32. A person who is not a public authority but who exercises public functions must, in the exercise of those functions, have due regard to the matters mentioned in subsection (1).
33. Having due regard to the need to advance equality of opportunity between persons who share a relevant protected characteristic and persons who do not share it involves having due regard, in particular, to the need to:
a) remove or minimise disadvantages suffered by persons who share a relevant protected characteristic that are connected to that characteristic;
b) take steps to meet the needs of persons who share a relevant protected characteristic that are different from the needs of persons who do not share it;
c) encourage persons who share a relevant protected characteristic to participate in public life or in any other activity in which participation by such persons is disproportionately low.
34. The steps involved in meeting the needs of disabled persons that are different from the needs of persons who are not disabled include, in particular, steps to take account of disabled persons' disabilities.
35. Having due regard to the need to foster good relations between persons who share a relevant protected characteristic and persons who do not share it involves having due regard, in particular, to the need to:
a) tackle prejudice, and
b) promote understanding.
36. Compliance with the duties in this section may involve treating some persons more favourably than others but this is not to be taken as permitting conduct that would otherwise be prohibited by or under this Act.
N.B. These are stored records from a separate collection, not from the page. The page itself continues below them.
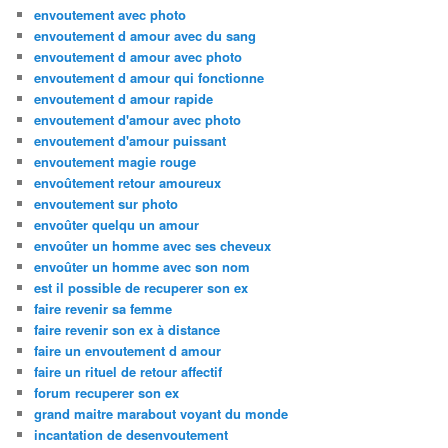
envoutement avec photo
envoutement d amour avec du sang
envoutement d amour avec photo
envoutement d amour qui fonctionne
envoutement d amour rapide
envoutement d'amour avec photo
envoutement d'amour puissant
envoutement magie rouge
envoûtement retour amoureux
envoutement sur photo
envoûter quelqu un amour
envoûter un homme avec ses cheveux
envoûter un homme avec son nom
est il possible de recuperer son ex
faire revenir sa femme
faire revenir son ex à distance
faire un envoutement d amour
faire un rituel de retour affectif
forum recuperer son ex
grand maitre marabout voyant du monde
incantation de desenvoutement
The relevant protected characteristics are - age; disability; gender reassignment; pregnancy and maternity; rate; religion or belief; sex, sexual orientation.
37. Any changes to social care services should demonstrate compliance with the Act and Equalities Impact Assessments will be undertaken where appropriate.
38. The agreement of a standard fee is intended to ensure that service users can gain access to homes in the independent sector providing good quality care at a reasonable cost.
39. The propose feel levels will contribute to the corporate priority of "working with partners to meet the diverse needs of our residents in ways that will safeguard and support those who are most vulnerable and in greatest need; help people to keep fit and healthy; and increase social cohesion and equality of opportunity for all."
Policy Framework and Budget
40. This is matter for executive decision
Consultation (including Ward Member Consultation)
41. Care home owners and managers have been engaged during the review of the methodology used to determine a fair price for residential care, collectively via the Vale of Glamorgan Care Homes Association and also individually via written communications. .
42. Three meetings have taken place with the independent care home sector regarding the fees for 2011/2012. The meetings have resulted in changes to the proposed fee level. Written responses were produced after the meetings and shared with the sector and are appended as Annex F and Annex G to this report.
43. There are no implications for individual Wards as a direct result of this report.
Relevant Scrutiny Committee
44. Social Care and Health
Cabinet meeting report and minutes of 15th October 2008 - A Fair Price for Residential Care 2007/2008
Cabinet meeting report and minutes of 19 January 2011 - the Statutory Guidance on Commissioning (Fulfilled Lives, Supporting Communities)
Cabinet Meeting report and minutes of 13th April, 2011 - Social Services Change Plan 2011-2014
Cabinet meeting report and minutes of 16 November 2011 - Social Services Commissioning Framework 2011 and the Social Services Commissioning Strategy for Older People's Services 2011 to 2018.
Cabinet meeting report and minutes of 16 November 2011 - Pressure on the Social Services Revenue Budget 2011/2012 and Budget Recovery Actions Plans.